Habayit Hayehudi predicts 30,000 new members

Election committee chairman Rabbi Tropper says 12,000 people have already joined party online.

Habayit Hayehudi English debate 370 (photo credit: Yehoshua Sigala)
Habayit Hayehudi English debate 370
(photo credit: Yehoshua Sigala)
Habayit Hayehudi will end up with more than 30,000 members after its registration drive that ends on Sunday night, the party’s election committee chairman, Rabbi Daniel Tropper, said in an interview at his Jerusalem office on Wednesday.
Tropper has been legally barred from revealing how many people have already submitted paper forms to join the party, but he said 12,000 people have joined the party online. He expressed confidence that the 28,000 paid members required to break even in covering the cost of the drive will be easily achieved, with the bulk of the membership forms to be submitted on the drive’s final days.
“The boxes are starting to come in,” Tropper said. “On Sunday I predict a tremendous load. I think the drive is very honest as a whole, but we’ll always have a certain percentage of foilishtik [monkey business].
Sunday at midnight, the registration ends and the primary begins.”
Tropper claims credit for the decision to initiate the first ever primary and membership drive in a religious-Zionist party, which in the past all chose their leadership and Knesset candidates list in central committees and smaller internal party forums. To minimize corruption, he recommended prohibiting paying membership fees in cash.
The membership drive and the primary have been credited with reinvigorating the party, which fell from 12 seats at its peak (in 1959-65, 1969-74 and 1977-81 when it was called the National Religious Party) to only three in the 2009 election.
It persuaded well-know religious-Zionist figures to run for Knesset, which they could not have done when the list was decided behind closed doors.

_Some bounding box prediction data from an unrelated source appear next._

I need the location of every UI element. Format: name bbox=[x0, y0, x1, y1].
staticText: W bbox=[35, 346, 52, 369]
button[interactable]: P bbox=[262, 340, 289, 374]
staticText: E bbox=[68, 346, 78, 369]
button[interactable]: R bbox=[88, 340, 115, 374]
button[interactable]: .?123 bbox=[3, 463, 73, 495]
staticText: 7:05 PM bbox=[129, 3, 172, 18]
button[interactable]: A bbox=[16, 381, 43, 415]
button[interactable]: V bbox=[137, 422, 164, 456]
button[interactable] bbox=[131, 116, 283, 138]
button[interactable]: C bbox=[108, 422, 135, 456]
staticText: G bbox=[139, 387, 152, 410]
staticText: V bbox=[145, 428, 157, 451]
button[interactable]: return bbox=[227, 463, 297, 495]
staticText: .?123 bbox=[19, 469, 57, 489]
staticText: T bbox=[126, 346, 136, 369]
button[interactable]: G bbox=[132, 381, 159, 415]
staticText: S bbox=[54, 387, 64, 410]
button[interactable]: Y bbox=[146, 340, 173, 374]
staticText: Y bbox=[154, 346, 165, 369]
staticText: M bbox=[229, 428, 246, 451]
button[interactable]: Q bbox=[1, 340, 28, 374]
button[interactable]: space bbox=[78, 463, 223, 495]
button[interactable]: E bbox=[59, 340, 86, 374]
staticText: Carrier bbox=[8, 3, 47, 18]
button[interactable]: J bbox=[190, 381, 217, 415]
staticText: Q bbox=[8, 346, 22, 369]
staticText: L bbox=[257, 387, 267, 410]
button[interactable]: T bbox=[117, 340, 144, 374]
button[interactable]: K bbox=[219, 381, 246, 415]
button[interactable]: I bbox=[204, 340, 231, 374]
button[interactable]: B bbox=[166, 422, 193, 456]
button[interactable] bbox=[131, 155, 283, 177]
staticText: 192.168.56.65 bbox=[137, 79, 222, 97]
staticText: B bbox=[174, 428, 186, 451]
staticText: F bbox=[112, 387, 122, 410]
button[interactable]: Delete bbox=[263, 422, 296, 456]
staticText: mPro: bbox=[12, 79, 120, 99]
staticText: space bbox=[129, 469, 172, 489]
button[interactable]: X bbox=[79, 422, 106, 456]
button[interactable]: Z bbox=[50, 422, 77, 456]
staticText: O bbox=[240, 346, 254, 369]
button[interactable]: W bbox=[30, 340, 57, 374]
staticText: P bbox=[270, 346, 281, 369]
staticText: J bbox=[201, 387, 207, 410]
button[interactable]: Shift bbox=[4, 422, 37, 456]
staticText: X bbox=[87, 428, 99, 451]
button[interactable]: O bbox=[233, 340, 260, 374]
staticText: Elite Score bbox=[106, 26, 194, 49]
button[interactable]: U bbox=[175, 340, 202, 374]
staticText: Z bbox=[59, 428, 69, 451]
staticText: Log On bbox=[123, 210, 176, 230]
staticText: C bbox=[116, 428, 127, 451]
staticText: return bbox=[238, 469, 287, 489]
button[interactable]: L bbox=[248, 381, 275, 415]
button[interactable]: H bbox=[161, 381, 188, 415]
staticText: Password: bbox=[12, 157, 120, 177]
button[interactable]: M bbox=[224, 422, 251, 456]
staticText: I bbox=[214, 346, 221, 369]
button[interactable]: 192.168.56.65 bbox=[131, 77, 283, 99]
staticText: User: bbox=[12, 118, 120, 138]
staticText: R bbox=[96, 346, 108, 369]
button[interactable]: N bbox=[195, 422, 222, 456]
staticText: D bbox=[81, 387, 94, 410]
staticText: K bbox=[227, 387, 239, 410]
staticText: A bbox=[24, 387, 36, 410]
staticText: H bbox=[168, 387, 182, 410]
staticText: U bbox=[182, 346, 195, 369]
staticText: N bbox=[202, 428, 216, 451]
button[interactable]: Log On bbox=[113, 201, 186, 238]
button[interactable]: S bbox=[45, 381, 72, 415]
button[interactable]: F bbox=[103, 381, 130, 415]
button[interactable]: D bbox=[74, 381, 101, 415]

“The primary succeeded in igniting the young people,” he said. “Reserving slots on the list for a young person and a woman also created a tremendous stir. What was supposed to be technical ended up in the reawakening of the religious Zionist world. Young people had lost interest in the NRP and went in all kinds of directions and now I think we could get 10 seats.”
Tropper knows that after the November 6 three-way leadership race, he will face another task: keeping the two candidates who lost the contest – and the thousands of members they registered – in the party.
“I want it to be like US elections, where the loser supports the leader,” the New York native said. “I will do my best to create the best possible list to attract voters. For that, we need unity and diversity, and I think we will have that.”